— What to work on —
Find the line with "Did you know the Council for" in the entries below. Repeat it, every following line, and the line with "Lamp Base Examples", exactly and with nothing added.

Transcribed page contents
.....
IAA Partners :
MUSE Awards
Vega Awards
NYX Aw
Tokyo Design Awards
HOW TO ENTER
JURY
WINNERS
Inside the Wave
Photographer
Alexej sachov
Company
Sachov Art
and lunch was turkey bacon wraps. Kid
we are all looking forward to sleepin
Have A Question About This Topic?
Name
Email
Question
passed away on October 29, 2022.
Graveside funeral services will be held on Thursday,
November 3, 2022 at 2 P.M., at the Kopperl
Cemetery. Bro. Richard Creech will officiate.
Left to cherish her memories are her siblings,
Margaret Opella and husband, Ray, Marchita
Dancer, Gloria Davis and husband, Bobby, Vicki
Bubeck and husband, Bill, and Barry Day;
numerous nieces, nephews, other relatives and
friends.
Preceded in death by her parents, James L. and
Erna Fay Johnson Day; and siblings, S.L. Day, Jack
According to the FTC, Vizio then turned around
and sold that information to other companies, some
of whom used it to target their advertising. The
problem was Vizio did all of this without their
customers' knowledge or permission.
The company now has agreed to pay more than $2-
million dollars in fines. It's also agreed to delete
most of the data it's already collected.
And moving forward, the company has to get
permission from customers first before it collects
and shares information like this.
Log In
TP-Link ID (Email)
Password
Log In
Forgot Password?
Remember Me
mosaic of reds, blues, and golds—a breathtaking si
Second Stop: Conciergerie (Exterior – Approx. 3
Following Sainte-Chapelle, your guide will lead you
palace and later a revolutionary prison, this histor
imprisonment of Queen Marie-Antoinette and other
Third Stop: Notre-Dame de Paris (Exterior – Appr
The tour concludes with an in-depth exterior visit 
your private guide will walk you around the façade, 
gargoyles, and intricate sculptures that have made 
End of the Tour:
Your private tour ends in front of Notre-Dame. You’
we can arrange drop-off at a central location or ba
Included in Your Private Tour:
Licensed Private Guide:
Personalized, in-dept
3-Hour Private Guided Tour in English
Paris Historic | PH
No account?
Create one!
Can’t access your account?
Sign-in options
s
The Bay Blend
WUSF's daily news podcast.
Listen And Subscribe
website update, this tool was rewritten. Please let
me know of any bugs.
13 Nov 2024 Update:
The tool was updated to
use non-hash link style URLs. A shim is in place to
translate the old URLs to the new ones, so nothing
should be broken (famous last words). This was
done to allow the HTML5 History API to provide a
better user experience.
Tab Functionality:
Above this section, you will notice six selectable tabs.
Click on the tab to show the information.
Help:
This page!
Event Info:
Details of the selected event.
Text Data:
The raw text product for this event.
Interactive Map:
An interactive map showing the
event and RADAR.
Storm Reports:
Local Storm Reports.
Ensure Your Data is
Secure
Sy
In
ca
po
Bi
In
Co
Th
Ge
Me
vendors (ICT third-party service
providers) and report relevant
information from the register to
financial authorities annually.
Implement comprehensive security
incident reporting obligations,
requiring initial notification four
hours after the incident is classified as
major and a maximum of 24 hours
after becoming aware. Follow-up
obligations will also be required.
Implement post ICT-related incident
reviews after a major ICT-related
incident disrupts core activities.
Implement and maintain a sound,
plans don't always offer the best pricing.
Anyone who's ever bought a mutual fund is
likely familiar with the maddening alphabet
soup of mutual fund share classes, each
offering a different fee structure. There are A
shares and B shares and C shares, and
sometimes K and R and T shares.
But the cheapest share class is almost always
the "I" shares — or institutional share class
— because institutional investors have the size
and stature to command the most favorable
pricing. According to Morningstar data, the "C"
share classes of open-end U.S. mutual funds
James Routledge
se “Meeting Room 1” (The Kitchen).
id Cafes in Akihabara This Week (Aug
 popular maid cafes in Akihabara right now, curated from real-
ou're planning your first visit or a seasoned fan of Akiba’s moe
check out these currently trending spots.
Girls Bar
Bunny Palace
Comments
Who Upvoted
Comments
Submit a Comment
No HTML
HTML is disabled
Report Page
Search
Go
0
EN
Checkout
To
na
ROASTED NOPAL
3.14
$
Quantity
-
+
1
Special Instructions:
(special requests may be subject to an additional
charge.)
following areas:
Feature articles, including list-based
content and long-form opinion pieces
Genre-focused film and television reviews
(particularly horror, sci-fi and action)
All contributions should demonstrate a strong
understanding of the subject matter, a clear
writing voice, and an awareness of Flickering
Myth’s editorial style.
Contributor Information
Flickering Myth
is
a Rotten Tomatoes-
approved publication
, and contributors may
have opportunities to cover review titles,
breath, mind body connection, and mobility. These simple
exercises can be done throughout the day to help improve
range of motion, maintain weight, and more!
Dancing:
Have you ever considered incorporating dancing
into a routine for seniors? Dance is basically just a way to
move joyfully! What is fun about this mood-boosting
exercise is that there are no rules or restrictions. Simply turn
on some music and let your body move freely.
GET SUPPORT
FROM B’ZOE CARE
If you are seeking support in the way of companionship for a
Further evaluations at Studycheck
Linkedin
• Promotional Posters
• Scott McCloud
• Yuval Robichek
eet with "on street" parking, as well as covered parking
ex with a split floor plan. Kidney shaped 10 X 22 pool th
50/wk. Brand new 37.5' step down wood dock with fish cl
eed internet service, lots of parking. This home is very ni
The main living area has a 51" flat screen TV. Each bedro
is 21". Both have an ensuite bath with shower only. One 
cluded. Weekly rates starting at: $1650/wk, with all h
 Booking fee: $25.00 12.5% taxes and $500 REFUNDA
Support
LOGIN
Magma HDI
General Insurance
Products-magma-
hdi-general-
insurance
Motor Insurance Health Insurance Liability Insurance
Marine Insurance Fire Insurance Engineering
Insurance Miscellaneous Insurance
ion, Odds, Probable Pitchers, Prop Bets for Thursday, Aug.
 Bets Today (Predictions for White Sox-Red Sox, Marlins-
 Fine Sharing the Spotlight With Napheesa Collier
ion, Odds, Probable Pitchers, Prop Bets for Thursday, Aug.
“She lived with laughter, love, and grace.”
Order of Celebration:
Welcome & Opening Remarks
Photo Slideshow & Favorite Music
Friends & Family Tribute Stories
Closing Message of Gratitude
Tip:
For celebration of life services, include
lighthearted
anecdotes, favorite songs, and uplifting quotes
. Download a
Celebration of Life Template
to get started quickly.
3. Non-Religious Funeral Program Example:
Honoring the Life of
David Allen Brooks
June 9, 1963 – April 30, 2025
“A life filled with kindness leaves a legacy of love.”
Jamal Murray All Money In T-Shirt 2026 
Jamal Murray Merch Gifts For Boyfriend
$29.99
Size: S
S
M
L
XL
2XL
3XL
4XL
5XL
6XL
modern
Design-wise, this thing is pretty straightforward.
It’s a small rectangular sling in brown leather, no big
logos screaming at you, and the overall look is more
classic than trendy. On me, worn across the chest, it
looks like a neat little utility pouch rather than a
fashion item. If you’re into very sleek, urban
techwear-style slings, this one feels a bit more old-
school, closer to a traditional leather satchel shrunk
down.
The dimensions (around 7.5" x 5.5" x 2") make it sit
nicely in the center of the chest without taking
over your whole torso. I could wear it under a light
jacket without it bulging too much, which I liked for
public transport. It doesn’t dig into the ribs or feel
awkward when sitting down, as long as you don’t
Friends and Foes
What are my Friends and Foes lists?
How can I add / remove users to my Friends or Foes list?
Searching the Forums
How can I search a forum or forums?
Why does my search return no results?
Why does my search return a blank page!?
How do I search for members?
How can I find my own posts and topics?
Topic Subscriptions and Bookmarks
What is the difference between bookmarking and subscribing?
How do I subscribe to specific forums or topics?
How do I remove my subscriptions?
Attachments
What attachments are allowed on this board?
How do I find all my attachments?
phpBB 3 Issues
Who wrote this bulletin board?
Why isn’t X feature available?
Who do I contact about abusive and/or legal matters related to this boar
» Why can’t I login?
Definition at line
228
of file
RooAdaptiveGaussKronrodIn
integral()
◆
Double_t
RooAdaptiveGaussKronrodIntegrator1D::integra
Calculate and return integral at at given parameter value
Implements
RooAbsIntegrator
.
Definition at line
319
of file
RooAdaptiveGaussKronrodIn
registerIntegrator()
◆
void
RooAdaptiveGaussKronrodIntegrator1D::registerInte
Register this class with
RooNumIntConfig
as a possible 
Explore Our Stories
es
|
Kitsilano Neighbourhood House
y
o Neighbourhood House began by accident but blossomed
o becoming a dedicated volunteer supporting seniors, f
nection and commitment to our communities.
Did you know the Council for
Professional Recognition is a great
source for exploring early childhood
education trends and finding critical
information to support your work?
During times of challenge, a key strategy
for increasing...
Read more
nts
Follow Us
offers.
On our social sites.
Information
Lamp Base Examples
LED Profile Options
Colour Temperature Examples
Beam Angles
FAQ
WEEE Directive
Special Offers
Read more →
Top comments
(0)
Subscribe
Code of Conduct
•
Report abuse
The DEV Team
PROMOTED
.....
— Answer below —
Did you know the Council for
Professional Recognition is a great
source for exploring early childhood
education trends and finding critical
information to support your work?
During times of challenge, a key strategy
for increasing...
Read more
nts
Follow Us
offers.
On our social sites.
Information
Lamp Base Examples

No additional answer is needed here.